- _AIM OF THE TASK_
Please set down, unchanged, each line from the one with "ARTIKEL TERKAIT" to the final line of the data below, both included. Drop the pictures.

- _DATA TO PROCESS_
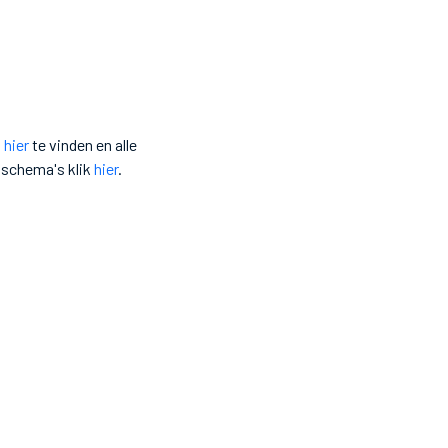
s
hier
te vinden en alle
lschema's klik
hier
.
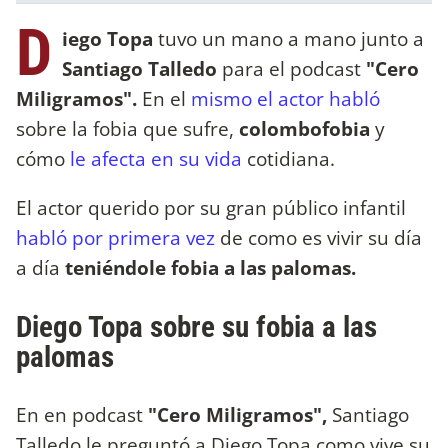
D
iego Topa
tuvo un mano a mano junto a
Santiago Talledo
para el podcast
"Cero
Miligramos".
En el
mismo el actor habló
sobre la fobia que sufre,
colombofobia
y
cómo
le afecta en su vida
cotidiana.
El actor querido por su gran público infantil
habló por primera vez
de como es vivir su día
a día
teniéndole fobia a las palomas.
Diego Topa sobre su fobia a las
palomas
En en podcast
"Cero Miligramos",
Santiago
Talledo le preguntó a Diego Topa como vive su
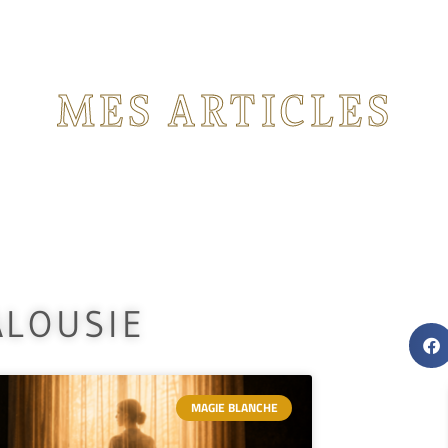
MES ARTICLES
nts articles concernant les rituels de magie que j'
ALOUSIE
MAGIE BLANCHE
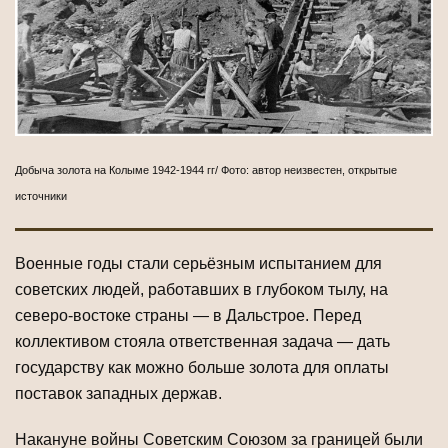
Добыча золота на Колыме 1942-1944 гг/ Фото: автор неизвестен, открытые
источники
Военные годы стали серьёзным испытанием для
советских людей, работавших в глубоком тылу, на
северо-востоке страны — в Дальстрое. Перед
коллективом стояла ответственная задача — дать
государству как можно больше золота для оплаты
поставок западных держав.
Накануне войны Советским Союзом за границей были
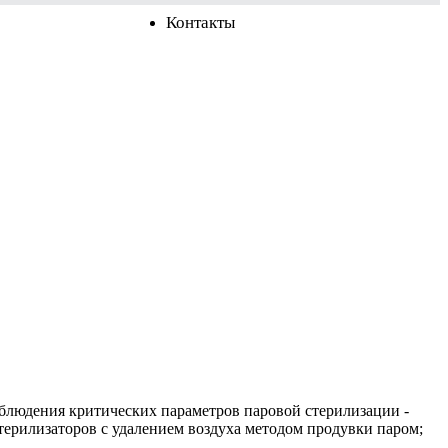
Контакты
людения критических параметров паровой стерилизации -
терилизаторов с удалением воздуха методом продувки паром;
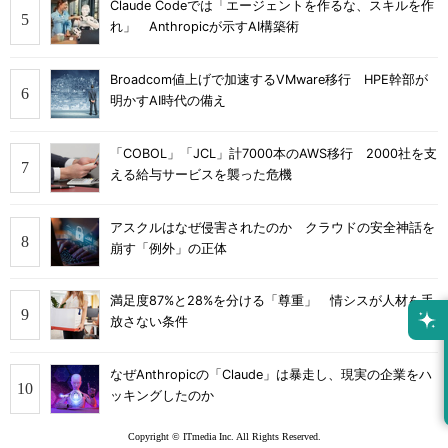
Claude Codeでは「エージェントを作るな、スキルを作
れ」 Anthropicが示すAI構築術
Broadcom値上げで加速するVMware移行 HPE幹部が
明かすAI時代の備え
「COBOL」「JCL」計7000本のAWS移行 2000社を支
える給与サービスを襲った危機
アスクルはなぜ侵害されたのか クラウドの安全神話を
崩す「例外」の正体
満足度87%と28%を分ける「尊重」 情シスが人材を手
放さない条件
なぜAnthropicの「Claude」は暴走し、現実の企業をハ
ッキングしたのか
Copyright © ITmedia Inc. All Rights Reserved.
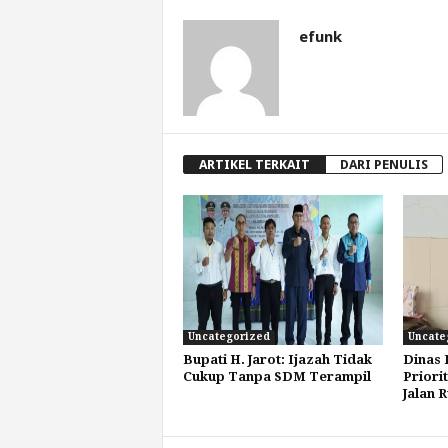
efunk
ARTIKEL TERKAIT
DARI PENULIS
Uncategorized
Uncate
Bupati H. Jarot: Ijazah Tidak
Dinas
Cukup Tanpa SDM Terampil
Priori
Jalan 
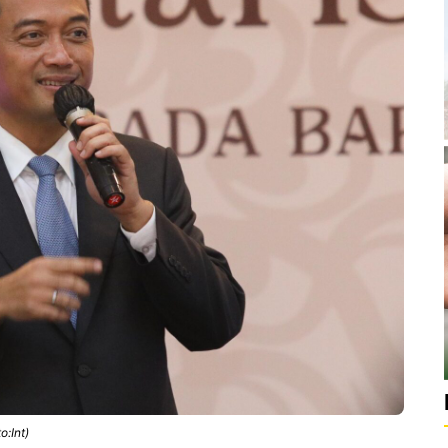
o:Int)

- _EXERCISE RESULT_
ARTIKEL TERKAIT
DARI PENULIS
Uncategorized
Uncate
Bupati H. Jarot: Ijazah Tidak
Dinas
Cukup Tanpa SDM Terampil
Priori
Jalan 
o:Int)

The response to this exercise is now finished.